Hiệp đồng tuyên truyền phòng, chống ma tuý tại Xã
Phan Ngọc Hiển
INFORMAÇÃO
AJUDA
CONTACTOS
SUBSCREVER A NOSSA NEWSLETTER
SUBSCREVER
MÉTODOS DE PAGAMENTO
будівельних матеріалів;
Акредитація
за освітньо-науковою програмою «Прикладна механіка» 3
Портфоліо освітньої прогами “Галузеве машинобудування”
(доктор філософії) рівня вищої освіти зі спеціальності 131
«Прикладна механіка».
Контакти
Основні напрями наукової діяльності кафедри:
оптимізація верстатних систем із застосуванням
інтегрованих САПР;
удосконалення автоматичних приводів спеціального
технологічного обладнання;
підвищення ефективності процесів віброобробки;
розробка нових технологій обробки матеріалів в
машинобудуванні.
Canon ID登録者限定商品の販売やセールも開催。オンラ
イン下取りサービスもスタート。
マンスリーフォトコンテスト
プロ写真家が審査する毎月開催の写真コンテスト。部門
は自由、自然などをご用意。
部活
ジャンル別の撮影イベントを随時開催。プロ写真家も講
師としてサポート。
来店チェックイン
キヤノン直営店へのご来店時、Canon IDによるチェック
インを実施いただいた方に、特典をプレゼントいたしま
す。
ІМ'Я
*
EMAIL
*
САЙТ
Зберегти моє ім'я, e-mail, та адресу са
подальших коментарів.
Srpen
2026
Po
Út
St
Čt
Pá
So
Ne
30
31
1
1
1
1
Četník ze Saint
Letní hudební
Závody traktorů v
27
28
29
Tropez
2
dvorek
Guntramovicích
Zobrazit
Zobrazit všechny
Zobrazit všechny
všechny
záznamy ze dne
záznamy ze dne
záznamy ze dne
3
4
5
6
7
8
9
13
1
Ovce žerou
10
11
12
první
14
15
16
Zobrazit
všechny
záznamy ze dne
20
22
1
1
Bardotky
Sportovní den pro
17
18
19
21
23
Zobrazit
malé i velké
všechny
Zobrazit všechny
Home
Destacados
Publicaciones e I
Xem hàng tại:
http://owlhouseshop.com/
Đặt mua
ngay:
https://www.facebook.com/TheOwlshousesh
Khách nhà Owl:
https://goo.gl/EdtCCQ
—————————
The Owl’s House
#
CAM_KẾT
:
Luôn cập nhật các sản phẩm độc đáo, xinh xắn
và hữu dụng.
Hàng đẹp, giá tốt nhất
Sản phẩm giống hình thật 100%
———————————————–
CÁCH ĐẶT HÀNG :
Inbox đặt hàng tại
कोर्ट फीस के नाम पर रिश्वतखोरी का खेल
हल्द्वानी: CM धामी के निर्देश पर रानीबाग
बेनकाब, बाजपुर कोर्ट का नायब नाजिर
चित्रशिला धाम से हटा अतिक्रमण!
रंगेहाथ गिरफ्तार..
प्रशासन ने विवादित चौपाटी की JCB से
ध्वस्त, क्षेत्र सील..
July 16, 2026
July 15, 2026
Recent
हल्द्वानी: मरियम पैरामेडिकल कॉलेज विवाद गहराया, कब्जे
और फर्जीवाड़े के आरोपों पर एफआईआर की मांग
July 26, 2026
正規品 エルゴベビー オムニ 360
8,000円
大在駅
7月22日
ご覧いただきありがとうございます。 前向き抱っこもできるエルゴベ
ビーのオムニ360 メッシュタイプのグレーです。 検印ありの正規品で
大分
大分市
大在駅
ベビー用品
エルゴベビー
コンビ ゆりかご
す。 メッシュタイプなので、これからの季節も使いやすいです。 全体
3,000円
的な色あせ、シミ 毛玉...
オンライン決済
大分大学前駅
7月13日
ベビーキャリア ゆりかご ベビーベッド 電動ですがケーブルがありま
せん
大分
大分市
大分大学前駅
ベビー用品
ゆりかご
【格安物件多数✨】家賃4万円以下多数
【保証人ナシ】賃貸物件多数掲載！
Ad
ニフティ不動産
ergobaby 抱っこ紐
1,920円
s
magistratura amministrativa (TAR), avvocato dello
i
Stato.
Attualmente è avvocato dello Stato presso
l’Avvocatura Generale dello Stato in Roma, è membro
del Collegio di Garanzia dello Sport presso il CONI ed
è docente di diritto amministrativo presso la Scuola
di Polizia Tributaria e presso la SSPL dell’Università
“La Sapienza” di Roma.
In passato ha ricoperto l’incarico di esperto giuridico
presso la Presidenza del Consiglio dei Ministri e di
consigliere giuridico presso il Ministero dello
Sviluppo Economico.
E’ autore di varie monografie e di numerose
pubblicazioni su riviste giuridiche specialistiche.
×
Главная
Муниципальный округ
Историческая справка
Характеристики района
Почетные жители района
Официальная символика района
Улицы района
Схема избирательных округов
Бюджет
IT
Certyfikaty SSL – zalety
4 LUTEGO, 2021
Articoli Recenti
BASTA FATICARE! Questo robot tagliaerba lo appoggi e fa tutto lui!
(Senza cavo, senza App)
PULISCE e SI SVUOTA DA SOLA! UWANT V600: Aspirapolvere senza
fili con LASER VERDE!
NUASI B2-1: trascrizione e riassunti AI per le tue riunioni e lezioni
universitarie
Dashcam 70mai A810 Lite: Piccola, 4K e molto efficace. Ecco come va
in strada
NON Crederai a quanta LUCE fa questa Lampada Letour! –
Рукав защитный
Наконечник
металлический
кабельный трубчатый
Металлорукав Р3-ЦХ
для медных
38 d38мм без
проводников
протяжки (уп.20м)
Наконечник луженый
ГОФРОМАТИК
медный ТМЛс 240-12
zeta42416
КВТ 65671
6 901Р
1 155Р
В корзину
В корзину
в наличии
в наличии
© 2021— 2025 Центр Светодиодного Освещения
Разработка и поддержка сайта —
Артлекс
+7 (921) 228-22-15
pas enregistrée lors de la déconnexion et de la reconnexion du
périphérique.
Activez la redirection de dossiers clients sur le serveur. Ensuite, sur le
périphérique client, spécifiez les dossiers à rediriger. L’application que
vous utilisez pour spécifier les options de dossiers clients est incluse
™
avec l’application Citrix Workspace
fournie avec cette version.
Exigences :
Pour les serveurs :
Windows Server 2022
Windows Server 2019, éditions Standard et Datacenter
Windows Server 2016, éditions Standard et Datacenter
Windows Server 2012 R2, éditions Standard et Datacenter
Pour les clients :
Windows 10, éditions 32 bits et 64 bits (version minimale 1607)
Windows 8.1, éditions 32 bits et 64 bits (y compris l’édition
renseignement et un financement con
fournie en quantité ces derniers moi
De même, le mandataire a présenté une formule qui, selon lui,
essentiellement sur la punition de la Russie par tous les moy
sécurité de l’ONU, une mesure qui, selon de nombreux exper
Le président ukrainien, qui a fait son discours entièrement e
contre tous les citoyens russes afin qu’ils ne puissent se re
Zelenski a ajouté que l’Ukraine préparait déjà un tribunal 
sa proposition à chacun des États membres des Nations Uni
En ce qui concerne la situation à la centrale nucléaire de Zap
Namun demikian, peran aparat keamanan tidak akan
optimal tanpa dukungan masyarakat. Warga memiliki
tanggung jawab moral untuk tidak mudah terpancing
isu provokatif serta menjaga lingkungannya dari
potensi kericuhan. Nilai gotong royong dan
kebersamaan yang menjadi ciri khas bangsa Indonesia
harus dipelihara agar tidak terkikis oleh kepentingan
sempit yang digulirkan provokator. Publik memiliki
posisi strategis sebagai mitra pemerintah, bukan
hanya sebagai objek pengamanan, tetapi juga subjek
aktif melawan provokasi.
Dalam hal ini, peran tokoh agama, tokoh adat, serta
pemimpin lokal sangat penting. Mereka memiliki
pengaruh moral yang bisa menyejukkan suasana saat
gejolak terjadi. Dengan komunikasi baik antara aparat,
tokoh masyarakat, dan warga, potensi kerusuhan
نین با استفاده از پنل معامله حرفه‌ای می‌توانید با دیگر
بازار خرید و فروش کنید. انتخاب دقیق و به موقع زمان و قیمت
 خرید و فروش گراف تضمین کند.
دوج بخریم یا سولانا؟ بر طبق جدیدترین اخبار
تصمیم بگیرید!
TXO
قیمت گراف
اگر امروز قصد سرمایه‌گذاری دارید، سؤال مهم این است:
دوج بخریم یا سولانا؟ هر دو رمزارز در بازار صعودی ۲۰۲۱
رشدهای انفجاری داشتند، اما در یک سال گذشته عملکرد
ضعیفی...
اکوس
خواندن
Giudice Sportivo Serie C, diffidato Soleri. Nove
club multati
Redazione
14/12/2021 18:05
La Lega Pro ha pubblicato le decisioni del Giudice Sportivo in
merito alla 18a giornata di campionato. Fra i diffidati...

* [REQUIRED WORK]:
Retrieve each line of the data in which the word "masyarakat" can be found.

* [PROBLEM SOLUTION]:
optimal tanpa dukungan masyarakat. Warga memiliki
tokoh masyarakat, dan warga, potensi kerusuhan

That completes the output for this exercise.